Payment Tracking - Never Lose Track of Who Paid
Payment status per appointment and per invoice. Outstanding balance visible at a glance. Aging analysis so nothing slips through.

"Did that client already pay?" is one of those questions every salon owner asks themselves at least once a week. A dog was groomed, an invoice went out, maybe cash changed hands, maybe it didn't. The client left, you moved on, and two weeks later you're not sure. Meanwhile the money might be sitting quietly in outstanding balance, or might have been paid in cash and never recorded.
Payment tracking isn't about chasing clients. It's about keeping your own awareness clean: knowing what's paid, what's outstanding, and what needs a gentle nudge, without having to reconstruct it from memory.
What is payment tracking in GroomSome?
Payment tracking is the set of statuses and views that show, for every appointment and every invoice, whether money has come in. Each invoice carries a status (draft, sent, paid, partially paid, cancelled) and each appointment inherits a payment state from its invoice. One dashboard shows you outstanding balance across all clients.

You mark invoices paid the moment the money arrives (cash, card, bank transfer, doesn't matter). The dashboard updates in real time. The outstanding list shrinks as you go, and if something is genuinely overdue, it's visible by age, not buried.
Why payment tracking matters for groomers
Most groomers don't have a cashflow problem. They have a visibility problem. The money is often there; they just can't always see it.
- Stop double-asking.
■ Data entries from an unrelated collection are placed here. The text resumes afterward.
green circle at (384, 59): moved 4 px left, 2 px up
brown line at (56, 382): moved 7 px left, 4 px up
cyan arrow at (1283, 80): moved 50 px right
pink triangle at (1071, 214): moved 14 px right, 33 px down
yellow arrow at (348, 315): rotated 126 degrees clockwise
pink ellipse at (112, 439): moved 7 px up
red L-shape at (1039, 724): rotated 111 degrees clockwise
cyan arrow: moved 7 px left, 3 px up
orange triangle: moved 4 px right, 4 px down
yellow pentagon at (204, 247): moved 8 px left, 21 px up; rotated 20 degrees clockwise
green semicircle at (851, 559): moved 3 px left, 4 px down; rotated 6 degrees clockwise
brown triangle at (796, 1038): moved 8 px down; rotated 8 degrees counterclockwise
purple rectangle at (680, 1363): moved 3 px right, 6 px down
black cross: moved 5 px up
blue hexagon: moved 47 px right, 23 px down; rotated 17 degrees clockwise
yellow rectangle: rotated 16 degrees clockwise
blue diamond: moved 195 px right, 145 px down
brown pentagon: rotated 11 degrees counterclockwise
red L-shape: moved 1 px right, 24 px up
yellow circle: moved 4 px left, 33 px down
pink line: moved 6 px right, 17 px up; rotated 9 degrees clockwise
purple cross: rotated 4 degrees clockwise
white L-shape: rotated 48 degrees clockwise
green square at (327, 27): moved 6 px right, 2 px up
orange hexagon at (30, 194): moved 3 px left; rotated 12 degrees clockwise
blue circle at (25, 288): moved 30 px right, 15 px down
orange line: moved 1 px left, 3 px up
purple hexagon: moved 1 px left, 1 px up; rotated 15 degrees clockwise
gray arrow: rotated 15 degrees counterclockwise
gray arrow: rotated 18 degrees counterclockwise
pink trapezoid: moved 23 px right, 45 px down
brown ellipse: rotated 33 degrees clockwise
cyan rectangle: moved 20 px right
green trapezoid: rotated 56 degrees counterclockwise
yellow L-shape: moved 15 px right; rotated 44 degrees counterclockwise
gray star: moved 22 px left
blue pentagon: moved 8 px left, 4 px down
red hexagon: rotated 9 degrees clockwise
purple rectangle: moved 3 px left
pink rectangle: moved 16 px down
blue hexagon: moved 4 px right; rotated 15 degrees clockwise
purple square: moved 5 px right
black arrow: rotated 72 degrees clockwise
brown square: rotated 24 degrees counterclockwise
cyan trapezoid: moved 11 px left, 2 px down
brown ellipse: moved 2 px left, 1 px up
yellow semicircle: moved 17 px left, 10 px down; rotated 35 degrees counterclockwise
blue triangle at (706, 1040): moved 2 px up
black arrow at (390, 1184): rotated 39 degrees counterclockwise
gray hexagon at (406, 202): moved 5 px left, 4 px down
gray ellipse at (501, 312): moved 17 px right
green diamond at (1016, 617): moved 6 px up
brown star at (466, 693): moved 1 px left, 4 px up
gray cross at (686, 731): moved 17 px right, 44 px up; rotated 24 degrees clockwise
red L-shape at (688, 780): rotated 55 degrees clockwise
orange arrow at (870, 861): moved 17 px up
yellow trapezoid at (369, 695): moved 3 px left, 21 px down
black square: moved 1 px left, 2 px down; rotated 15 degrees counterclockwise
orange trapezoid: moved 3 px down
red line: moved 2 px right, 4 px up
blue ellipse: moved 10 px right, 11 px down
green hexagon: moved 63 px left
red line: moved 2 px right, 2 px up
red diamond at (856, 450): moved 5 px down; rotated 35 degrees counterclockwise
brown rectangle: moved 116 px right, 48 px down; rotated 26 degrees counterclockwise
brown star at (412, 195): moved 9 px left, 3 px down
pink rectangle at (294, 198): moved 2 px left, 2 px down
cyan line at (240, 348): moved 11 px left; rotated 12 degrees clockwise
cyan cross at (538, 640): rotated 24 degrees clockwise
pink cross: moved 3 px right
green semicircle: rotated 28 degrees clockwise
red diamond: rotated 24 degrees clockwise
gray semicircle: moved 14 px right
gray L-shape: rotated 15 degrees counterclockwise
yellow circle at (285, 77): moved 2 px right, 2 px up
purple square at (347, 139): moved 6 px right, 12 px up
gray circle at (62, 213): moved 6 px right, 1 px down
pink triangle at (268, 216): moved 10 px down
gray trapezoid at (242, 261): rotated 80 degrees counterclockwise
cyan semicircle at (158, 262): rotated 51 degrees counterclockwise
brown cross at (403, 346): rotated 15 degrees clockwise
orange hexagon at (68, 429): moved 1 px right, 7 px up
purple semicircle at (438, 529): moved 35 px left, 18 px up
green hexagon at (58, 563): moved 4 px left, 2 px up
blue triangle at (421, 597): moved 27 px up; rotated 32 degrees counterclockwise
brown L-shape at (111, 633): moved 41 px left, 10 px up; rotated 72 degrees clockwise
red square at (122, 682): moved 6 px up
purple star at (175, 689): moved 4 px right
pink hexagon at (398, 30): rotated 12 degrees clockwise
A client says they already paid last week, and you can't remember. You check the invoice, see the status, and respond with certainty.
- Catch unpaid-at-pickup. It happens: a client left without paying, you were distracted, the invoice is still "sent". A quick check the next morning is much easier than catching it three weeks later.
- Partial payments handled cleanly. A client pays half at pickup and half on transfer. Most paper systems can't track that; digital does.
- Aging analysis. Overdue by 30 days is different from overdue by 90. A list sorted by age tells you where to focus, and what to write off.
- No awkward chasing. A gentle reminder email to "you might have missed this invoice" is professional. Phoning four weeks later because you noticed by accident is not.
- Better accountant relationship. A clean paid-vs-outstanding register makes quarterly reviews quick.
Key capabilities
- Payment status per appointment: paid, unpaid, partially paid, follows the invoice.
- Payment status per invoice: draft, sent, paid, partially paid, cancelled.
- Outstanding amount on the dashboard: total across all customers, visible at all times.
- Aging analysis: 0–30, 31–60, 61–90, 90+ days overdue.
- Partial payment support: record the amount received, the rest stays visible.
- Payment date: record when each payment arrived, useful for reconciliation.
- Per-customer outstanding: see which customers have a balance, quickly.
- Reconciliation-friendly: export the paid list by date range against your bank statement.
How to run a payment-tracking rhythm
Tracking only works if it fits into the day. The rhythm that works for most salons is simple.
- Mark paid at the point of sale. Cash paid at pickup? Tap paid on the invoice before the client leaves. Card paid? Same.
- Daily bank check. Once a day, end of the afternoon, open the bank app and mark matching transfers paid in GroomSome. Five minutes.
- Friday review. Look at outstanding balance every Friday. Anything 14 days old gets a gentle reminder.
- Monthly reconciliation. First of the month, reconcile GroomSome against the bank. Any discrepancy is fresh and easy to fix.

Dealing with overdue
Even with clean tracking, some invoices age. A few practical rules:
- 14 days. First reminder. Friendly, short. "Just a quick nudge, invoice #123 is still showing as outstanding, happy to send the link again."
- 30 days. Second reminder. Slightly firmer, still friendly. Mention it was due and ask if there's a payment issue.
- 60 days. Phone call. Not email. A real conversation catches a genuine problem faster than another email in the pile.
- 90 days. Decide: continued follow-up, or write off. Sometimes a friendly write-off buys more goodwill than a pointless chase.
- Repeat offenders. Mark on the customer profile to require payment at pickup. No exceptions.
Payment tracking isn't about being strict. It's about being aware. When you know exactly who paid, who hasn't, and how long each invoice has been waiting, you spend less time chasing ghosts and more time on the actual grooming work. The money that was always there becomes the money you can actually see.